Saturday, January 03, 2009

RIP Edmund Purdom


In an alternate reality, the British actor, having replaced Marlon Brando in the 1954 epic The Egyptian, became a sensation and had an illustrious Hollywood career. But things didn't work out that way, so a select few of us recall him as the deranged dean in the 1982 slasher Pieces, cutting up campus cuties with a chainsaw and assembling their bodies in a macabre jigsaw puzzle. He spent his post-Tinseltown years in Rome, as a dubber and an actor in other straight-to-the-grindhouse flicks films like After the Fall of New York, Ator the Invincible, and Frankenstein's Castle of Freaks.

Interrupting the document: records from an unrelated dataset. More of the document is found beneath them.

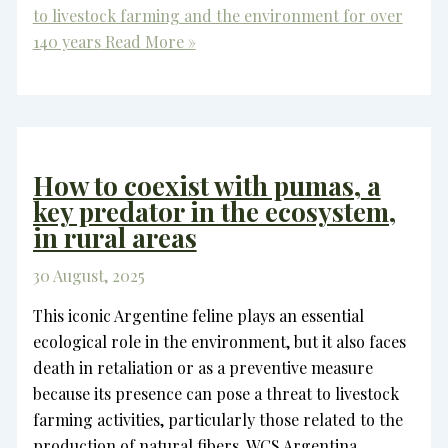
to livestock farming and the environment for over
140 years
Read More »
How to coexist with pumas, a
key predator in the ecosystem,
in rural areas
30 August, 2025
This iconic Argentine feline plays an essential
ecological role in the environment, but it also faces
death in retaliation or as a preventive measure
because its presence can pose a threat to livestock
farming activities, particularly those related to the
production of natural fibers. WCS Argentina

In an alternate reality, he might have starred in Vincente Minnelli's Two Weeks in Another Town (1962), as he would come to know the milieu of making Italian B-movies as well as anyone. (The Wiki entry on that film suggests that it was based on the star-crossed relationship of Tyrone Power and Linda Christian, who was, after Power's death, one of Purdom's four wives.) I'd like to think that he went about these assignments, which included starring in and more-or-less directing the 1984 slice-and-dicer Don't Open 'Til Christmas, with upper lip stiffened and tongue planted firmly in cheek.